*** Opening of Entries supplied ***
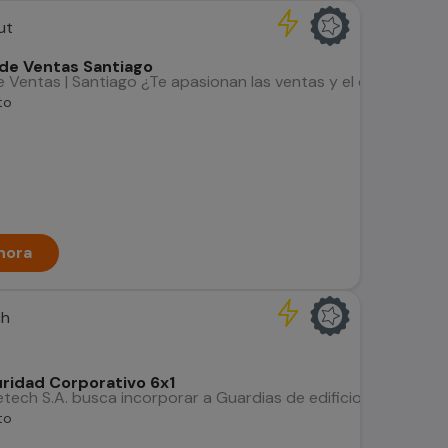
ut
de Ventas Santiago
Ventas | Santiago ¿Te apasionan las ventas y el contacto co
to
hora
ch
ridad Corporativo 6x1
tech S.A. busca incorporar a Guardias de edificio corporativo p
to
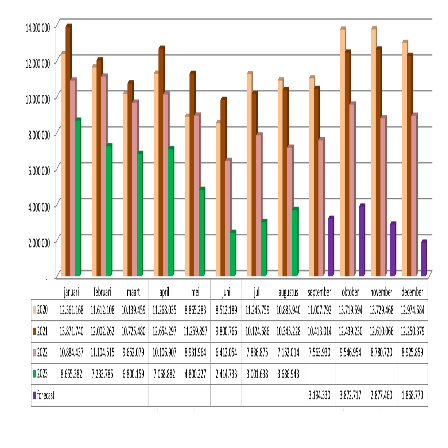
en
liquiditeitsprognoses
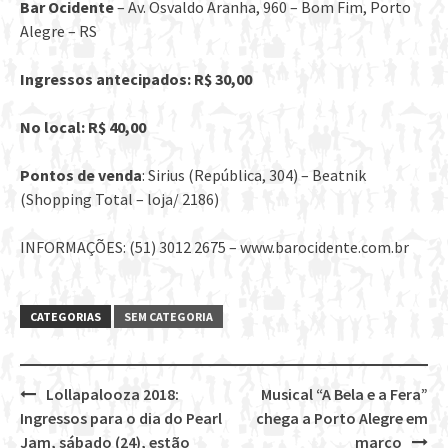
Bar Ocidente
– Av. Osvaldo Aranha, 960 – Bom Fim, Porto
Alegre – RS
Ingressos antecipados: R$ 30,00
No local: R$ 40,00
Pontos de venda
: Sirius (República, 304) – Beatnik
(Shopping Total – loja/ 2186)
INFORMAÇÕES: (51) 3012 2675 – www.barocidente.com.br
CATEGORIAS
SEM CATEGORIA
Lollapalooza 2018:
Musical “A Bela e a Fera”
Post
Ingressos para o dia do Pearl
chega a Porto Alegre em
navigation
Jam, sábado (24), estão
março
*** Close of Entries supplied ***
Extract the full listing above verbatim; pictures are to be left out of the copy.

◆ Answer to this problem
ut
de Ventas Santiago
Ventas | Santiago ¿Te apasionan las ventas y el contacto co
to
hora
ch
ridad Corporativo 6x1
tech S.A. busca incorporar a Guardias de edificio corporativo p
to
en
liquiditeitsprognoses
Bar Ocidente
– Av. Osvaldo Aranha, 960 – Bom Fim, Porto
Alegre – RS
Ingressos antecipados: R$ 30,00
No local: R$ 40,00
Pontos de venda
: Sirius (República, 304) – Beatnik
(Shopping Total – loja/ 2186)
INFORMAÇÕES: (51) 3012 2675 – www.barocidente.com.br
CATEGORIAS
SEM CATEGORIA
Lollapalooza 2018:
Musical “A Bela e a Fera”
Post
Ingressos para o dia do Pearl
chega a Porto Alegre em
navigation
Jam, sábado (24), estão
março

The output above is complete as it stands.